Piney is so happy to have Colvin staying in Stay More so much more these days that she makes a mistake: early one morning, even before putting the breakfast coffee on to boil, she sits herself down at her piano and puts in the roll of “Roses of Picardy” and plays it, singing all the words about the hush of the silvery dew, et cetera. It is only when she is all the way through, all the way down to “there’s never a rose like you,” that she realizes her grievous error, and announces loudly to the house, “Any fool knows,
Sing before breakfast, Cry before supper,”
which, although Piney knows too much to be superstitious, is the one superstition which she does not consider a superstition because it is so unfailingly true. All day long she waits to see what is going to make her cry.

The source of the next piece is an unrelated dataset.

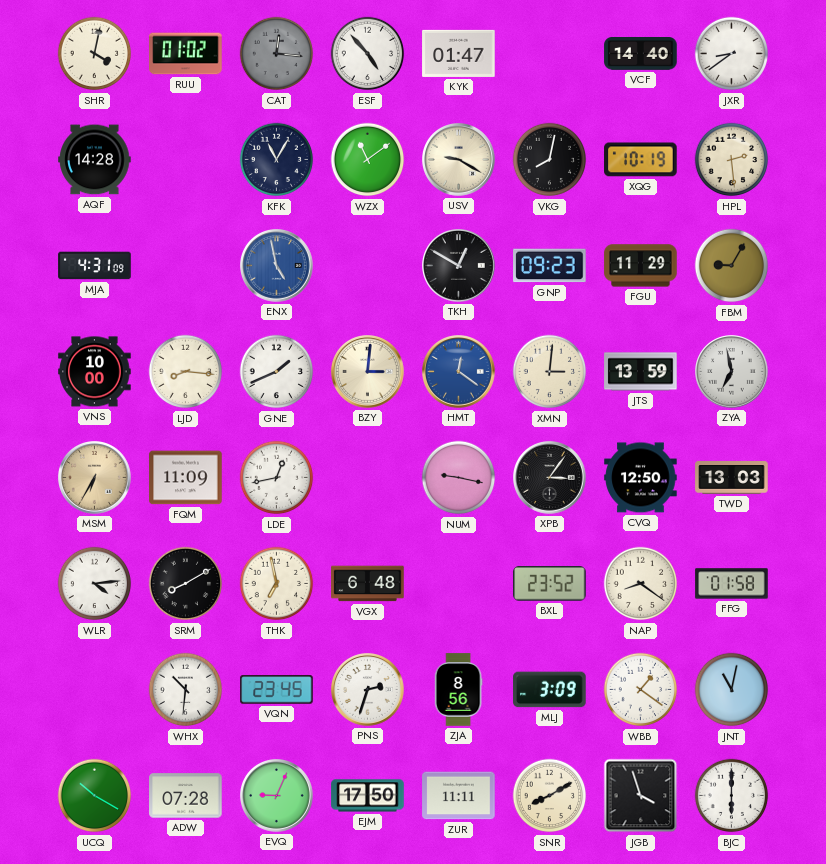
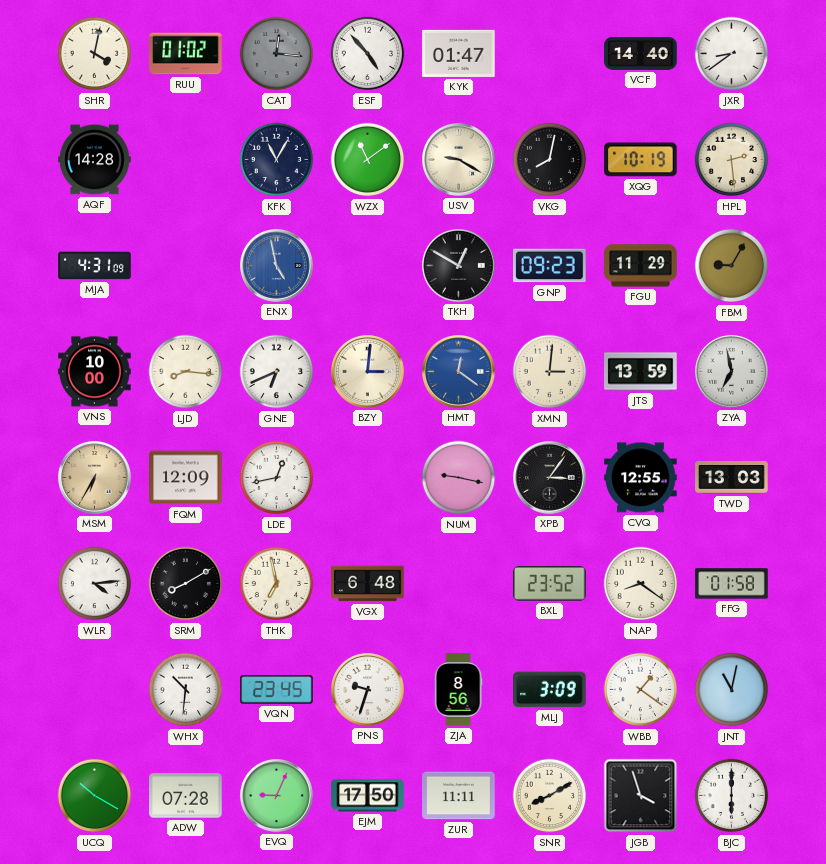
GNE: 1:41 -> 6:41
FQM: 11:09 -> 12:09
CVQ: 12:50 -> 12:55
PNS: 2:33 -> 9:33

This is the day that Colvin has to make an important decision. Tenny’s hemorrhaging has not stopped. If she loses much more blood, he will have to give her a transfusion. He knows that the next step in the treatment, if the bleeding continues, is artificial pneumothorax. This involves injecting gas into the pleural cavity in order to collapse her lung and keep it from working. He has induced pneumothorax with other patients, and knows how to do it, and he possesses in his clinic the Floyd-Robinson apparatus for properly doing it, although he realizes the Floyd-Robinson is not without its faults: the manometer is too short, and sometimes if the patient coughs it can blow out the entire contents.